_PROVIDED DATA:_

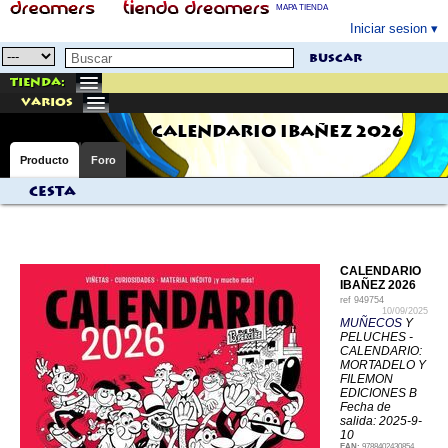
MAPA TIENDA
Iniciar sesion
buscar
Tienda:
varios
CALENDARIO IBAÑEZ 2026
Producto
Foro
Cesta
CALENDARIO
IBAÑEZ 2026
ref
949754
10/09/2025
MUÑECOS
Y
PELUCHES -
CALENDARIO:
MORTADELO Y
FILEMON
EDICIONES B
Fecha de
salida: 2025-9-
10
EAN:
9788402430854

_TASK GOAL:_
If a line in the material holds "CALENDARIO", copy it.

_RESULT OF THIS TASK:_
CALENDARIO IBAÑEZ 2026
CALENDARIO
CALENDARIO:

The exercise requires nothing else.